::: Exercise input
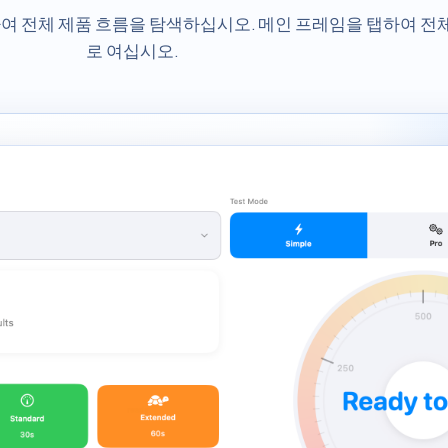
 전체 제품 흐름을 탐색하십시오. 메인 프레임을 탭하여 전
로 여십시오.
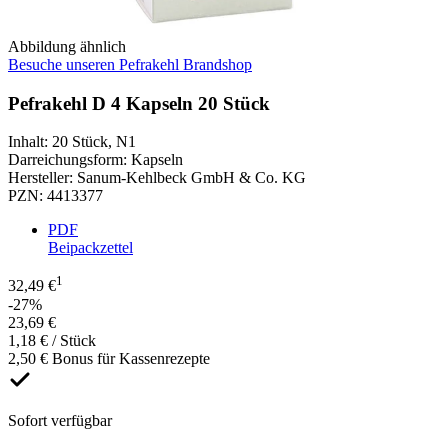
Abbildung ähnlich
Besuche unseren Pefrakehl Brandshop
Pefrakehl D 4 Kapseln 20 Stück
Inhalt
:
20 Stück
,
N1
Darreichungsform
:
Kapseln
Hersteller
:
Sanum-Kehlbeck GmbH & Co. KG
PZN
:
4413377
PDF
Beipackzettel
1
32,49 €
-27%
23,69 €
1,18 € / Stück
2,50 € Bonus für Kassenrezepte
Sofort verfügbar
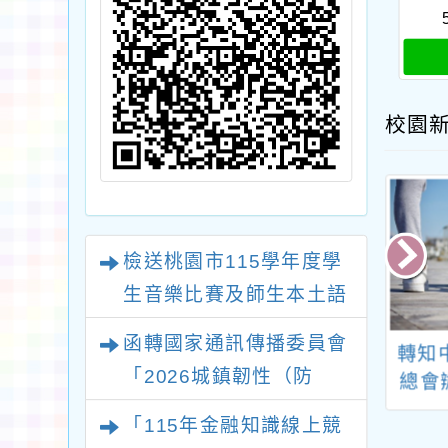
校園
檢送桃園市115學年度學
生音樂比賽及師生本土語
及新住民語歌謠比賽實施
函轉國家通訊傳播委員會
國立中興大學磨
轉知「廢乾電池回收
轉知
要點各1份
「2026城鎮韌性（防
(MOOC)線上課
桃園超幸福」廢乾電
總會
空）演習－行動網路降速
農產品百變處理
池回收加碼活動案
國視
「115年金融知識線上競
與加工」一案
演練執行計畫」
::::::
::: Exercise input
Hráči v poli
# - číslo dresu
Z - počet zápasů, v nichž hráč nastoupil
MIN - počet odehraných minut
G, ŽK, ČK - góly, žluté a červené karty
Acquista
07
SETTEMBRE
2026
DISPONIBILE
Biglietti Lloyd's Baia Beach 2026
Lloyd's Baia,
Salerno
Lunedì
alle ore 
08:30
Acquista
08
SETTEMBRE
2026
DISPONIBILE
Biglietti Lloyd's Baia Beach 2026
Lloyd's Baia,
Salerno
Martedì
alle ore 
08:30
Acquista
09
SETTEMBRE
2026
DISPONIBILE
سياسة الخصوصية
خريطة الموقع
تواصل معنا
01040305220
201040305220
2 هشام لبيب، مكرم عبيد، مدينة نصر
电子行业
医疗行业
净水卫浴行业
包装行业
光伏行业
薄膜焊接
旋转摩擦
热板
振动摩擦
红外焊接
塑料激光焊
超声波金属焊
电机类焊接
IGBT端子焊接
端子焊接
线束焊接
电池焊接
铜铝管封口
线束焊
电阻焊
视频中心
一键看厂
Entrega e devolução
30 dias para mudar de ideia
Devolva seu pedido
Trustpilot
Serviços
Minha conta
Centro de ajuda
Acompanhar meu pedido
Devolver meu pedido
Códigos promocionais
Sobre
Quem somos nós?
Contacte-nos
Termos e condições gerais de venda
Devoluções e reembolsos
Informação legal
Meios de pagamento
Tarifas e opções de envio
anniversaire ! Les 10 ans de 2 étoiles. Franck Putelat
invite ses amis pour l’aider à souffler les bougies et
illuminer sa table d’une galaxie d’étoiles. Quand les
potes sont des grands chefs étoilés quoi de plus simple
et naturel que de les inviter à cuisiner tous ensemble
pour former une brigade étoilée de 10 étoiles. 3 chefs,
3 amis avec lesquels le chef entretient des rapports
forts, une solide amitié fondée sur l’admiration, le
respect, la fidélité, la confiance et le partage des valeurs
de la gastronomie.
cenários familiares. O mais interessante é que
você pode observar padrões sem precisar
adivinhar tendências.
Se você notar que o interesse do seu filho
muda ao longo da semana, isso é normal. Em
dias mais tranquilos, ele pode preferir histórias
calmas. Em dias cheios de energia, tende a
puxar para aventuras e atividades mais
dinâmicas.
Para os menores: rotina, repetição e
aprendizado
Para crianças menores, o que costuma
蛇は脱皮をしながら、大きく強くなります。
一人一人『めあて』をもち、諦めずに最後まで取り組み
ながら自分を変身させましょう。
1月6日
::::::
Answer with a number alone. It should equal the count of lines in the entries that hold "pedido".

Answer space:
3